Su X, il patron di Tesla ha espresso su X il suo sostegno al gioielliere attaccando la magistratura italiana. E ha commentato la sentenza definendola «una follia» e sostenendo che, in quel caso, «il giudice e il pubblico ministero sono quelli che meritano la condanna». Parole che hanno riportato il caso Roggero all’attenzione internazionale.
La politica si muove
Il caso è arrivato anche sul tavolo del Governo. Il ministro della Giustizia Carlo Nordio ha avviato l’istruttoria per valutare una possibile grazia, mentre Giorgia Meloni ne ha difeso l’operato. Matteo Salvini ha fatto visita a Roggero in carcere e Antonio Tajani ha invocato una valutazione di clemenza, ricordando però che la decisione spetta esclusivamente al Presidente della Repubblica Sergio Mattarella.
Vannacci rilancia: «Le nostre proposte avrebbero evitato tutto questo»
Nel pieno del dibattito, Roberto Vannacci è tornato a rivendicare la linea di Futuro Nazionale. Durante un intervento pubblico ha ricordato gli emendamenti presentati dal suo movimento sul Decreto Sicurezza, sostenendo che, se fossero stati approvati, oggi il caso Roggero sarebbe completamente diverso.
«Sono padre di due figlie. Se tornassi a casa e trovassi una delle mie figlie in un lago di sangue mentre un uomo scappa dalla porta, lo rincorrerei in capo al mondo. Mi domando chi non farebbe la stessa cosa», ha dichiarato. «La modifica dell’articolo 52 avrebbe reso la legittima difesa sempre legittima. Se uno entra in casa mia non devo preoccuparmi se è davanti, di lato o di spalle. Se è entrato nella mia abitazione, devo potermi difendere con tutti i mezzi che ho a disposizione».

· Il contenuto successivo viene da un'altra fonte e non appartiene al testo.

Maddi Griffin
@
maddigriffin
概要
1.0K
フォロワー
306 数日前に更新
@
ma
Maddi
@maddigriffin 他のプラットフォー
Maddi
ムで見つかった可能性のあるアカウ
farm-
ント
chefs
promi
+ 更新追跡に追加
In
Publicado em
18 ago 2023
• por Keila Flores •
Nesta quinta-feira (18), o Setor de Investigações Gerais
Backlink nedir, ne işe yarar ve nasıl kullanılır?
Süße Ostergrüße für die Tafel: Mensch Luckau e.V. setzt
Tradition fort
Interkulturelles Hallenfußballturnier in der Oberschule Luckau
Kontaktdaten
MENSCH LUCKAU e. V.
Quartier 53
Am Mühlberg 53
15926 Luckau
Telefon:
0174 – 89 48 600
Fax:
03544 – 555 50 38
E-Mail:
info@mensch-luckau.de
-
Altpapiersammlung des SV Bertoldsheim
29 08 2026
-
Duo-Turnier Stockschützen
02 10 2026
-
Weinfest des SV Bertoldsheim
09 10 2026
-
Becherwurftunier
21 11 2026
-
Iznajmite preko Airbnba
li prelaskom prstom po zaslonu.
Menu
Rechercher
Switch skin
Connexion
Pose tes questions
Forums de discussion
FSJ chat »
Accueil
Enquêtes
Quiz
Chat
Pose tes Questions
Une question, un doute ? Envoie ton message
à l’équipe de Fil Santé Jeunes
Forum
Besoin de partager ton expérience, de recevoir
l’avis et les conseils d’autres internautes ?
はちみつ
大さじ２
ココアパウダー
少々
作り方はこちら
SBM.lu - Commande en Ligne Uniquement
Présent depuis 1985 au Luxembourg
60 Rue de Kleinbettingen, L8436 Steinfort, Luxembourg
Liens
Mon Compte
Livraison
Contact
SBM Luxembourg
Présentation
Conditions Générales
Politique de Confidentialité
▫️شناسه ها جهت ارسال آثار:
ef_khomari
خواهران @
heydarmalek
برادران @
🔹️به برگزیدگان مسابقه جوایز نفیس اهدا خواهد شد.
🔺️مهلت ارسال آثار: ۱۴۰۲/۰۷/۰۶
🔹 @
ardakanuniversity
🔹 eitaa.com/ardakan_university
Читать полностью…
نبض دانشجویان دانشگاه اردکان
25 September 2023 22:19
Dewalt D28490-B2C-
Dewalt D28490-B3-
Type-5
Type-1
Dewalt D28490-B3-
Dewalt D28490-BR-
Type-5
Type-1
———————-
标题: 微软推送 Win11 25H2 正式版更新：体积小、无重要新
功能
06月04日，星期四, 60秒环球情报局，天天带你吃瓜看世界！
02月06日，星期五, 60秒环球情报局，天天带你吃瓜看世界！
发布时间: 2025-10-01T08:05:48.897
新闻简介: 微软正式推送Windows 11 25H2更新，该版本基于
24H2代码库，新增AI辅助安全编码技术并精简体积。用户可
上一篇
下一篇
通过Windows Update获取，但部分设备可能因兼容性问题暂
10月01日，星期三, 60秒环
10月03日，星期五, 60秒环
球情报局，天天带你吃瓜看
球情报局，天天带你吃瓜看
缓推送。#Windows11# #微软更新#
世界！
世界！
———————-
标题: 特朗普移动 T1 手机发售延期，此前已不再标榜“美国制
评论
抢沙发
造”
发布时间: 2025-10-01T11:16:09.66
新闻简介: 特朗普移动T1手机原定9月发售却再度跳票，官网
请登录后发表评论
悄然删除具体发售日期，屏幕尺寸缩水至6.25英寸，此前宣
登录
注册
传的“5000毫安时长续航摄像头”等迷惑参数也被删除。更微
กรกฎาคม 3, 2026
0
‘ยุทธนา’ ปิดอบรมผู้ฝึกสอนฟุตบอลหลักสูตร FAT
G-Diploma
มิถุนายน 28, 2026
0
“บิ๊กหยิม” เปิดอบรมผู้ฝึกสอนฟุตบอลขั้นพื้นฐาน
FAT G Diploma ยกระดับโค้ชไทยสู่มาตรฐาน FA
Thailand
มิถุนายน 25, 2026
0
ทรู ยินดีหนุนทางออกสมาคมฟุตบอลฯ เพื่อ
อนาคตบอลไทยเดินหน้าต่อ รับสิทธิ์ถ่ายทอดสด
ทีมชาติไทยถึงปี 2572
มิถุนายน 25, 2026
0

Non solo. Vannacci ha rilanciato anche la proposta di impedire a chi commette un reato di ottenere un risarcimento civile per le conseguenze della propria azione. «Se i nostri emendamenti fossero stati approvati, oggi Mario Roggero non dovrebbe risarcire una lira». Parole accolte da un lungo applauso.
Sicurezza e giustizia tornano al centro dello scontro politico
Il caso Roggero sta producendo un effetto che va ben oltre la vicenda personale del gioielliere. La discussione sulla sicurezza, sulla tutela delle vittime e sui limiti della legittima difesa è tornata a occupare il centro del dibattito pubblico, costringendo tutti i partiti del centrodestra a prendere posizione. È un terreno sul quale Vannacci continua a rivendicare una sorta di primogenitura politica, sostenendo di aver portato il tema all’attenzione nazionale prima degli altri.
Per molti osservatori, il caso Roggero rappresenta anche il simbolo di una nuova fase della politica italiana. Per anni il centrodestra ha cercato consenso rivolgendosi all’elettorato moderato. Oggi, invece, il confronto sembra spostarsi sempre più sulle questioni identitarie: sicurezza, immigrazione, giustizia e difesa dei cittadini. In questo scenario, il successo crescente attribuito dai sondaggi a Futuro Nazionale alimenta una competizione interna alla stessa area politica, con Fratelli d’Italia, Lega e Forza Italia chiamati a misurarsi su temi che Vannacci porta avanti da tempo.
La sentenza Roggero potrebbe così rappresentare molto più di un caso giudiziario. Potrebbe diventare uno spartiacque politico destinato a influenzare il dibattito dei prossimi mesi, con la legittima difesa nuovamente al centro della campagna elettorale permanente.